▸ DIRECTIONS
Each line of the records containing "второй" is to be copied out and returned.
○ ○ ○ ○
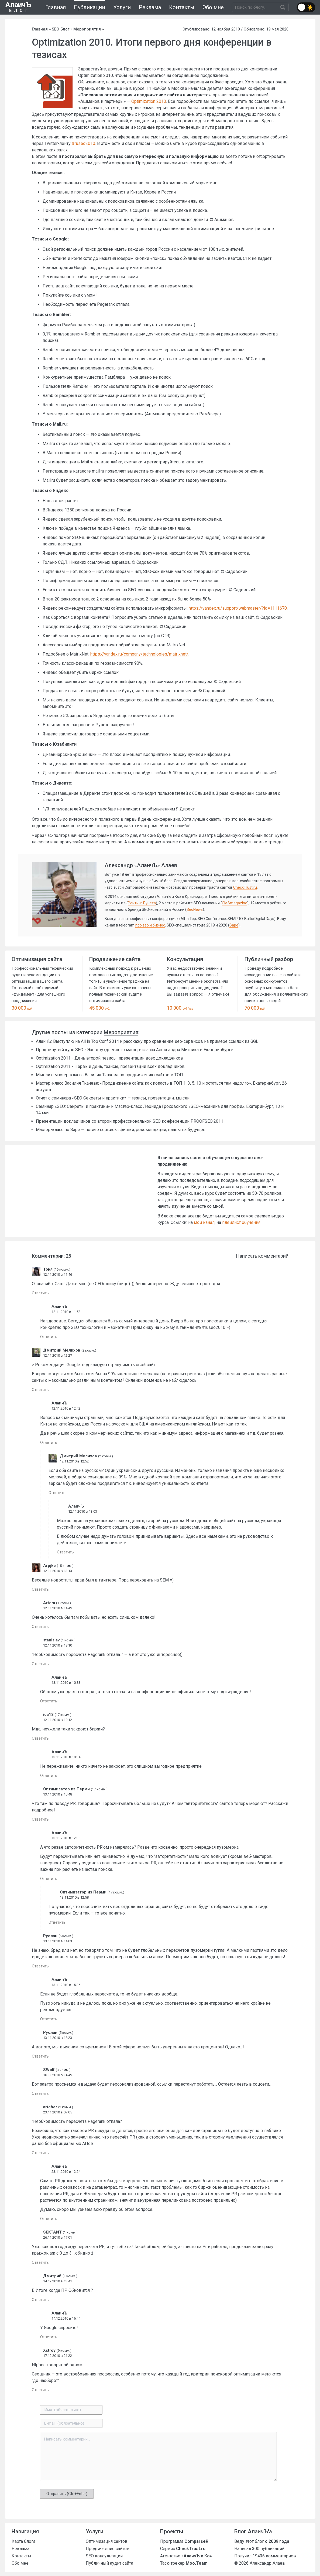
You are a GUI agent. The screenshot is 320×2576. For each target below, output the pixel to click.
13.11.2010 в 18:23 (57, 2038)
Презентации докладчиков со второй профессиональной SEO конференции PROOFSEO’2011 (129, 1121)
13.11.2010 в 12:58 (74, 1897)
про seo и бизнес (150, 925)
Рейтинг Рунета (142, 903)
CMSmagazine (234, 903)
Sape (233, 925)
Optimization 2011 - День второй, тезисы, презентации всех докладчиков (109, 1058)
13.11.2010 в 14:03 (57, 1941)
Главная (55, 7)
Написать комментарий (262, 1256)
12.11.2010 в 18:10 (57, 1645)
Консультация (185, 959)
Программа (184, 2541)
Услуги (122, 7)
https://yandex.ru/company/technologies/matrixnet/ (139, 654)
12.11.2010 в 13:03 (82, 1511)
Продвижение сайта (115, 959)
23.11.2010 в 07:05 (57, 2112)
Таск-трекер (184, 2563)
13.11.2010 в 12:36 (65, 1838)
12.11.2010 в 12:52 (74, 1461)
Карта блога (23, 2541)
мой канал (204, 1222)
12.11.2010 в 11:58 (65, 1312)
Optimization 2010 (148, 101)
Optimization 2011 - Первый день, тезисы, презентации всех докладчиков (110, 1066)
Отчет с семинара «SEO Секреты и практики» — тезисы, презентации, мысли (113, 1098)
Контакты (181, 7)
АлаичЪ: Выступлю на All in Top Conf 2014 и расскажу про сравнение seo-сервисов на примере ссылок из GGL (147, 1041)
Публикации (89, 7)
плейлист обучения (241, 1222)
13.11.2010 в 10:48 (57, 1794)
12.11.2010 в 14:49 (57, 1608)
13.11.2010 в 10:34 (65, 1757)
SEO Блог (60, 29)
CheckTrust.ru (245, 887)
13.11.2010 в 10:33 (65, 1683)
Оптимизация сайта (37, 959)
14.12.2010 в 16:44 (65, 2318)
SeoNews (195, 909)
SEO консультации (104, 2555)
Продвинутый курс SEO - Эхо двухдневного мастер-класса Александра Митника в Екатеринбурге (134, 1049)
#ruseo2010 (83, 143)
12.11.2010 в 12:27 (57, 1355)
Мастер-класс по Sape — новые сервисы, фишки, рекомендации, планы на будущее (120, 1129)
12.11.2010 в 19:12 (57, 1720)
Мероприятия (87, 29)
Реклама (150, 7)
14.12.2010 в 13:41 (57, 2281)
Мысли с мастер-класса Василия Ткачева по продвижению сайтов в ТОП (109, 1074)
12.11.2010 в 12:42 (65, 1408)
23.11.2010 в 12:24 (65, 2172)
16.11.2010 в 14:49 (57, 2075)
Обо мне (213, 7)
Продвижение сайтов (107, 2548)
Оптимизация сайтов (107, 2541)
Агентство (186, 2555)
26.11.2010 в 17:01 (57, 2237)
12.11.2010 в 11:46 (57, 1274)
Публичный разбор (269, 959)
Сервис (182, 2548)
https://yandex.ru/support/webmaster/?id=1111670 (238, 608)
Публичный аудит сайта (109, 2563)
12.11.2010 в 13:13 (57, 1571)
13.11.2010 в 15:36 (65, 1985)
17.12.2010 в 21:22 (57, 2356)
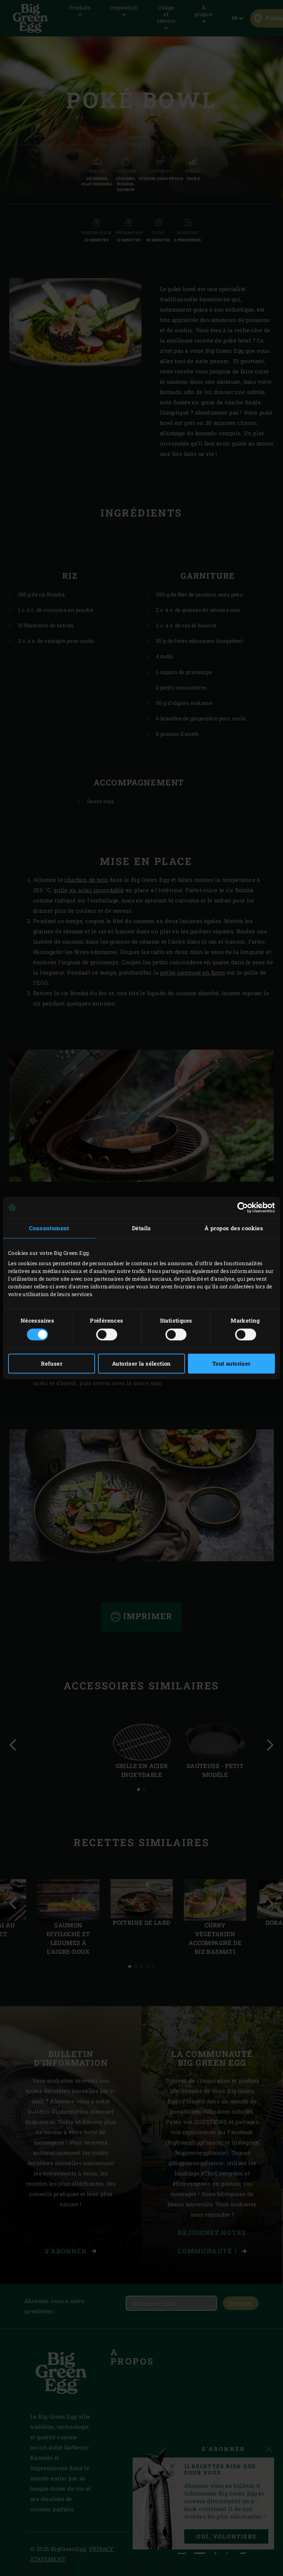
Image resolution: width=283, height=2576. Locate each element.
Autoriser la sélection (141, 1363)
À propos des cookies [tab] (234, 1228)
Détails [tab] (141, 1228)
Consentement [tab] (49, 1228)
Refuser (51, 1363)
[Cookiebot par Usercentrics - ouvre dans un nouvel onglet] (242, 1207)
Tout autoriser (231, 1363)
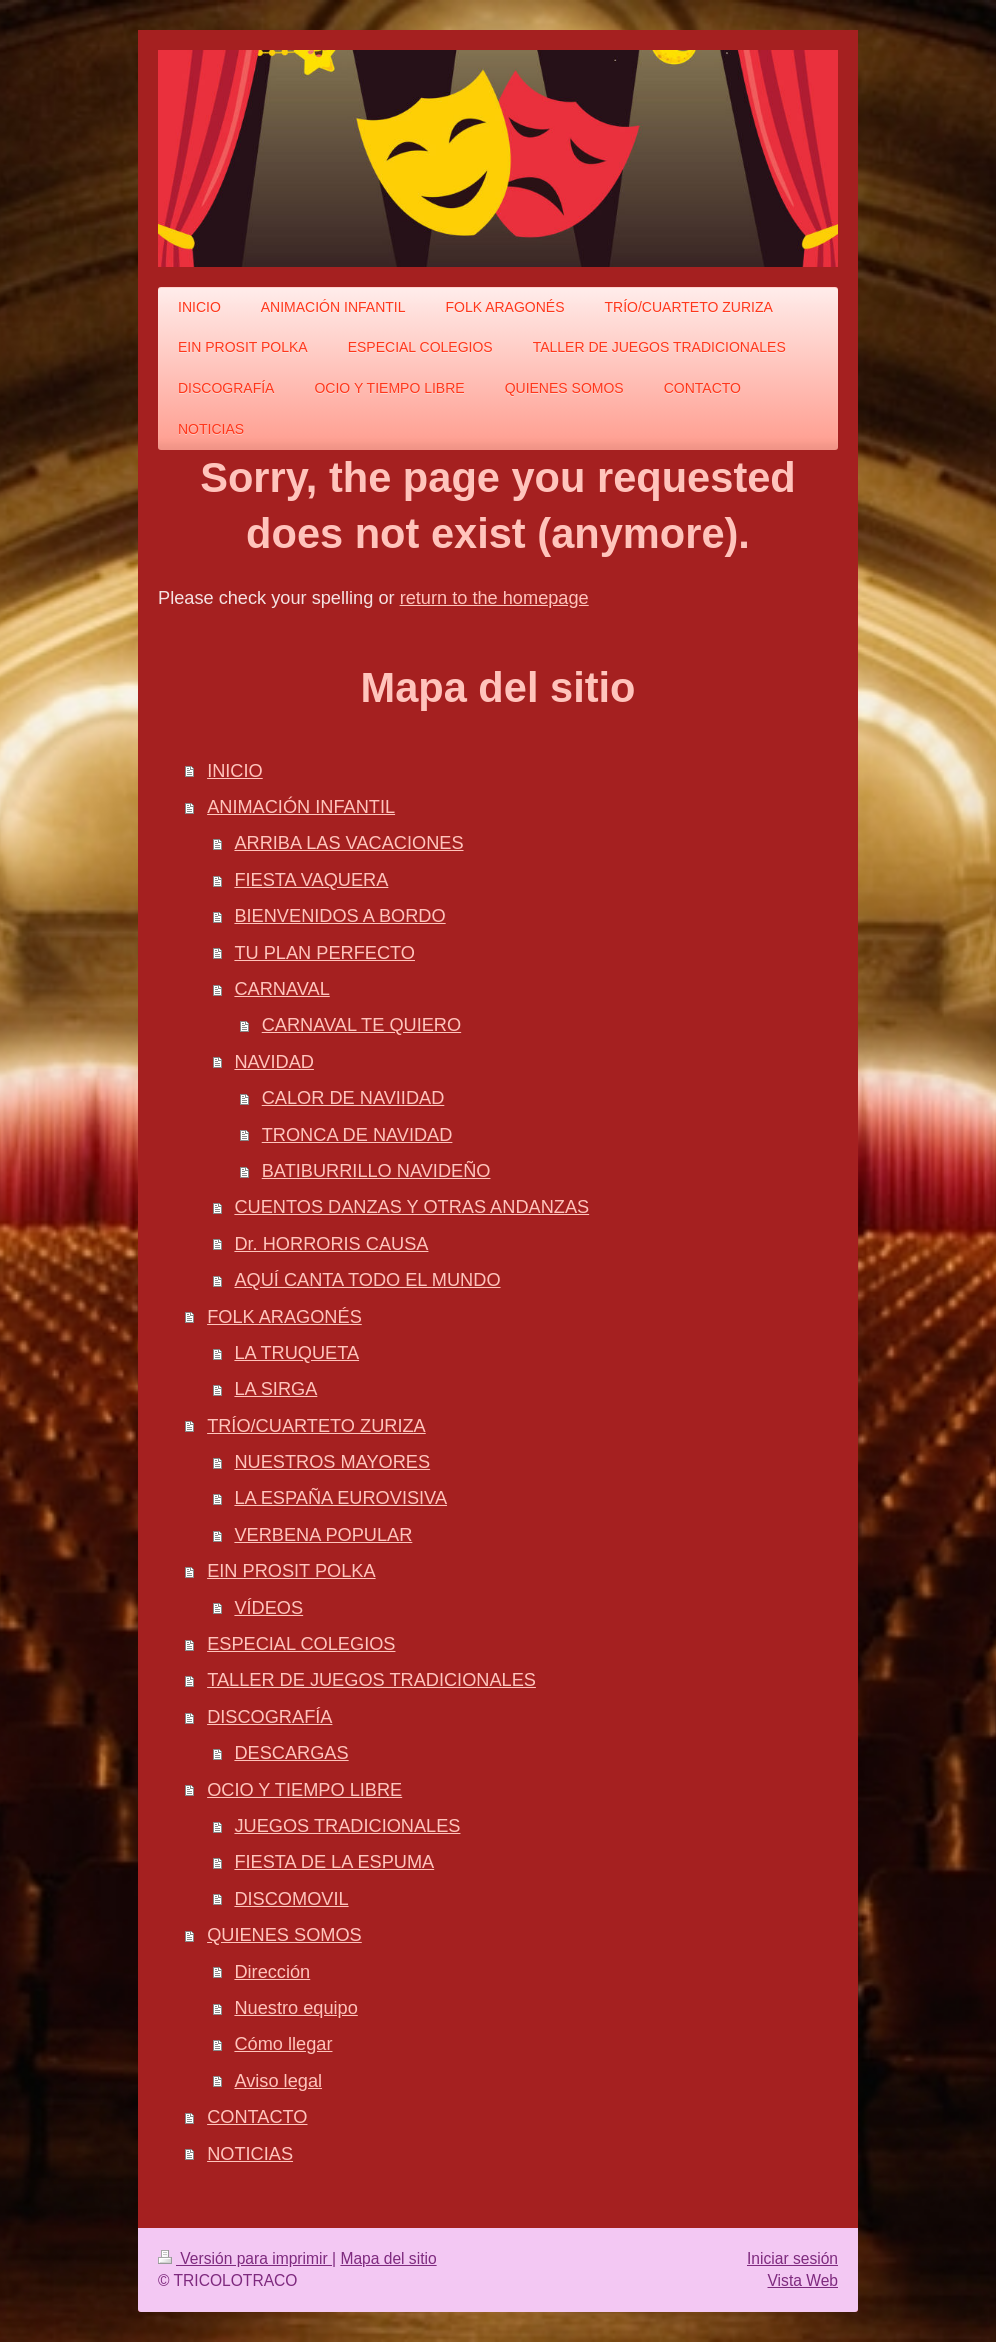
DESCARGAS (291, 1753)
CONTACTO (257, 2117)
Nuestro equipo (295, 2008)
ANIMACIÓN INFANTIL (301, 807)
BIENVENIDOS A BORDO (339, 916)
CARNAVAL (281, 989)
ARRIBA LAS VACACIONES (348, 843)
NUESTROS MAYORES (332, 1462)
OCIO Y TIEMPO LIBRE (304, 1790)
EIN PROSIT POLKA (291, 1571)
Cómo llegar (283, 2044)
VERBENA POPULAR (323, 1535)
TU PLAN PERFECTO (324, 953)
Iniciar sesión (792, 2258)
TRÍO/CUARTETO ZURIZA (316, 1426)
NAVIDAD (274, 1062)
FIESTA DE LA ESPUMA (334, 1862)
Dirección (272, 1972)
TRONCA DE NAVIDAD (357, 1135)
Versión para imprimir (245, 2258)
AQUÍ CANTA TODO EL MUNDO (367, 1280)
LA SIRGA (275, 1389)
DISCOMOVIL (291, 1899)
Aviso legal (278, 2081)
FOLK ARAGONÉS (284, 1317)
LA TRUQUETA (296, 1353)
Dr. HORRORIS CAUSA (331, 1244)
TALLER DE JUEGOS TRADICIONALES (371, 1680)
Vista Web (803, 2280)
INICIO (235, 771)
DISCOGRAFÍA (269, 1717)
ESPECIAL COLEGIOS (301, 1644)
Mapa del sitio (388, 2258)
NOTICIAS (250, 2154)
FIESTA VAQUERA (311, 880)
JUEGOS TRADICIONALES (347, 1826)
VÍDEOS (268, 1608)
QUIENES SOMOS (284, 1935)
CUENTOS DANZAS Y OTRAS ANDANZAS (411, 1207)
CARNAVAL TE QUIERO (361, 1025)
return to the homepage (494, 598)
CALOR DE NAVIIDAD (353, 1098)
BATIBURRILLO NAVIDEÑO (376, 1171)
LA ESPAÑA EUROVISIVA (340, 1498)
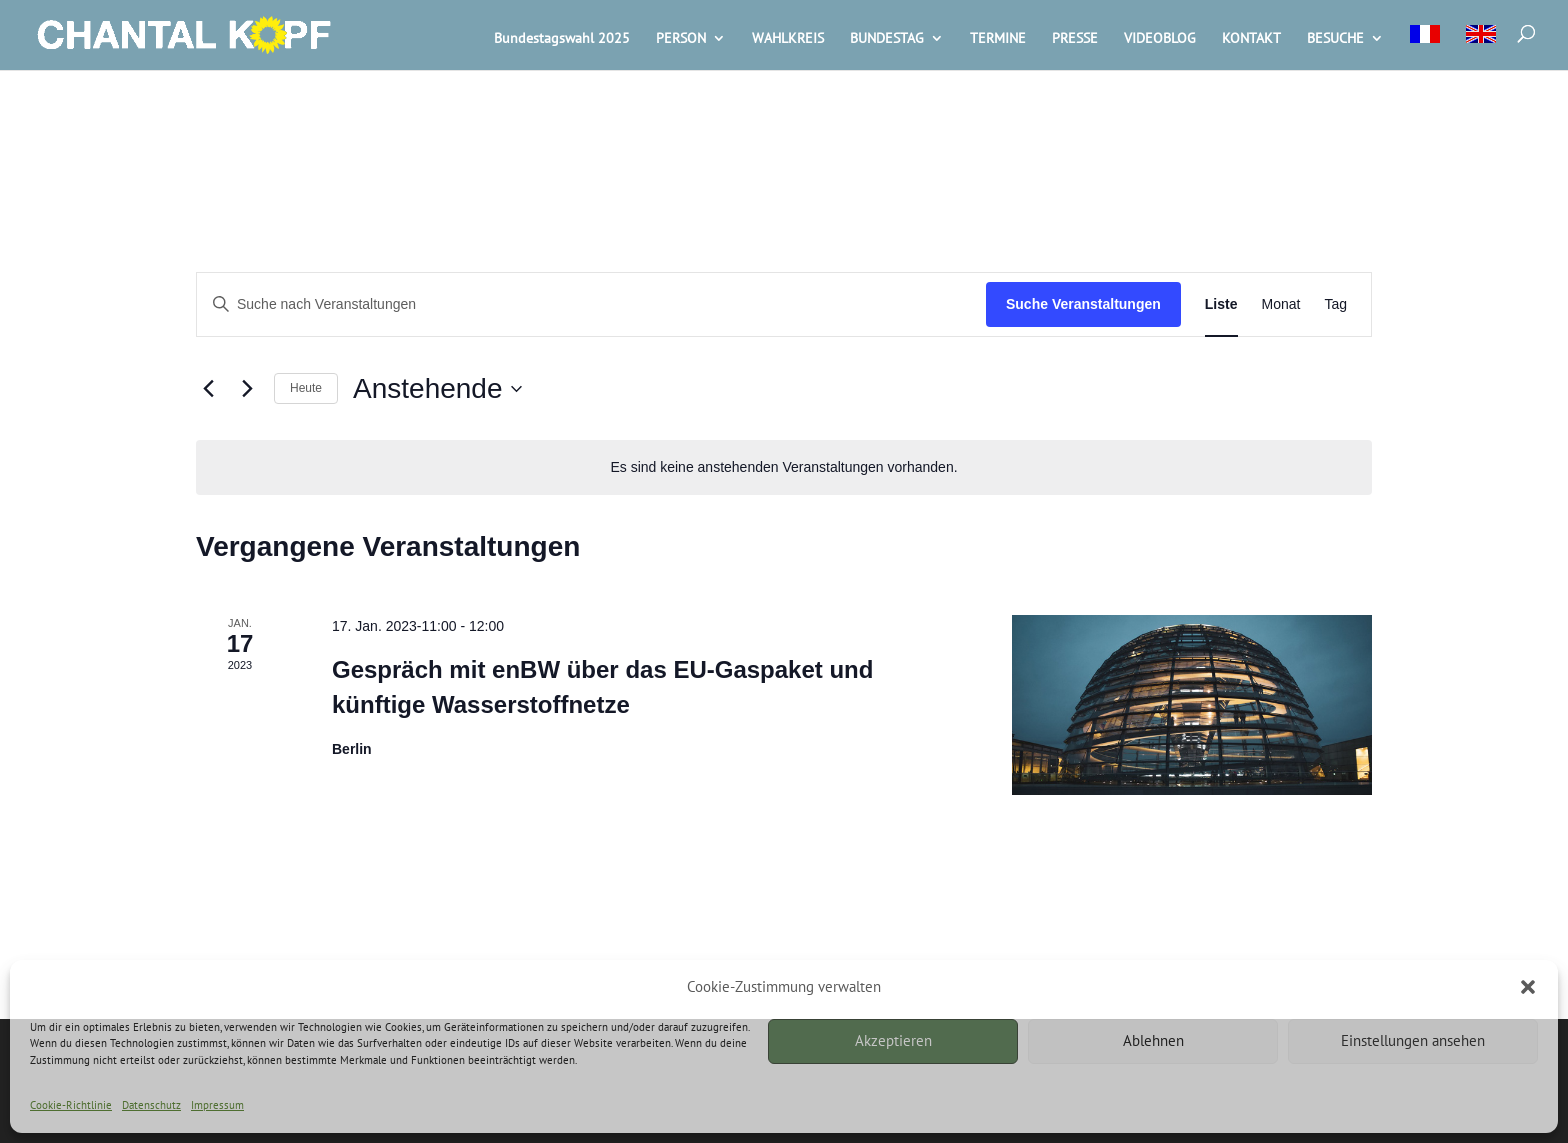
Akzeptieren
○ ○ ○ ○
▸ YOUR SOLUTION
Презентации докладчиков со второй профессиональной SEO конференции PROOFSEO’2011 (129, 1121)
Optimization 2011 - День второй, тезисы, презентации всех докладчиков (109, 1058)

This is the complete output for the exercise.